Snal Linux: Allround-Werkzeug für die Systemwartung

Aus LinuxUser 04/2023

Snal Linux: Allround-Werkzeug für die Systemwartung

© Andrii Marushchynets / 123RF.com

Flexibler Ersthelfer

Kein anderes Betriebssystem bietet so viele freie Werkzeuge zur Systemwartung und Datenrettung wie Linux. Snal Linux fasst sie in einer kompakten Live-Distribution zusammen.

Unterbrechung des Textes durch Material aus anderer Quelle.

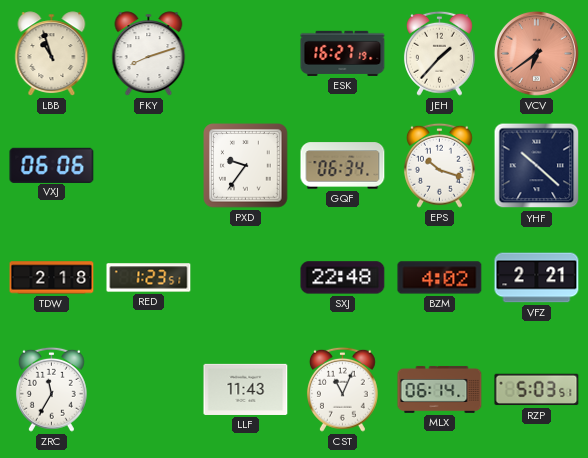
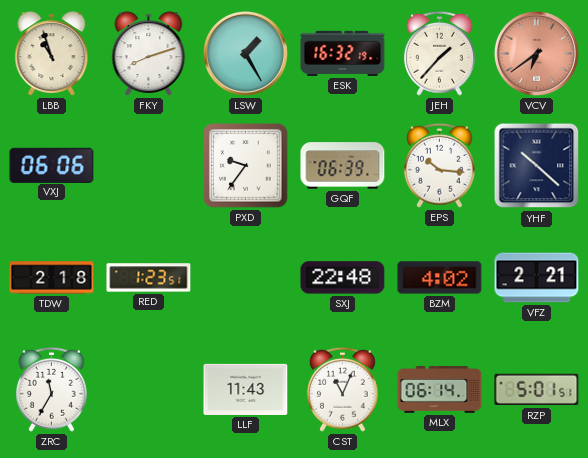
LSW: none -> 1:25
ESK: 16:27 -> 16:32
GQF: 06:34 -> 06:39
EPS: 10:18 -> 10:16
RZP: 5:03 -> 5:01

Arch Linux hat sich in den letzten Jahren vom unterschätzten Mauerblümchen zum gefragten Shooting Star entwickelt. Dabei tauchen zunehmend Arch-Linux-Derivate auf, die sich stark auf bestimmte Anwendungszwecke konzentrieren. Das aus den USA stammende Snal Linux [1], ein schlankes System für 64-Bit-Hardware mit vielen Werkzeugen, verspricht Anwender bei der Systemreparatur zu unterstützen.

Die Distribution richtet sich vornehmlich an Administratoren, die häufig Defekte oder Softwareprobleme auf Desktop-Rechnern und Servern beheben müssen. Deswegen verzichtet sie auf einen großen vorinstallierten Softwarebestand und enthält nur die nötigsten Werkzeuge. Als einziges Standardprogramm bringt Snal Linux den Webbrowser Firefox mit, um den Zugriff auf Online-Dokumentationen, Support-Dienste und Cloud-Konten zu ermöglichen. Aufgrund seines Einsatzzwecks ist das System ausschließlich für die mobile Nutzung mit einem Wechseldatenträger vorgesehen. Als Oberfläche dient der Tiling-Window-Manager i3.

Nach dem Download übertragen Sie das rund 1.5 GByte große ISO-Image per Dd oder mithilfe eines der gängigen grafischen Werkzeuge wie Balena Etcher auf einen USB-Stick oder optischen Datenträger. Vom Startmedium fährt das Arch-Linux-Derivat in ein Grub-Boot-Menü hoch, aus dem Sie es entweder vom Startmedium oder von einer Kopie im Arbeitsspeicher starten. Entscheiden Sie sich für die zweite Option, lässt sich das gesamte System nach dem Start autonom aus dem RAM ausführen. Zusätzlich steht noch eine Startoption mit einer integrierten Audioausgabe zur Verfügung.

Holperig

Anschließend öffnet Snal Linux einen Prompt, in dem Sie zunächst entscheiden, ob der X-Server starten soll. Verwenden Sie ihn, öffnet sich der Window-Manager i3. Auf der grafischen Oberfläche gibt es keinerlei Icons, stattdessen listet der Desktop lediglich einige Tastenkombinationen zum Steuern des Systems auf. In der i3-Panel-Leiste am oberen Bildschirmrand finden Sie einige Statusangaben wie die IP-Adresse, die aktuelle CPU-Last sowie Datum und Uhrzeit (Abbildung 1).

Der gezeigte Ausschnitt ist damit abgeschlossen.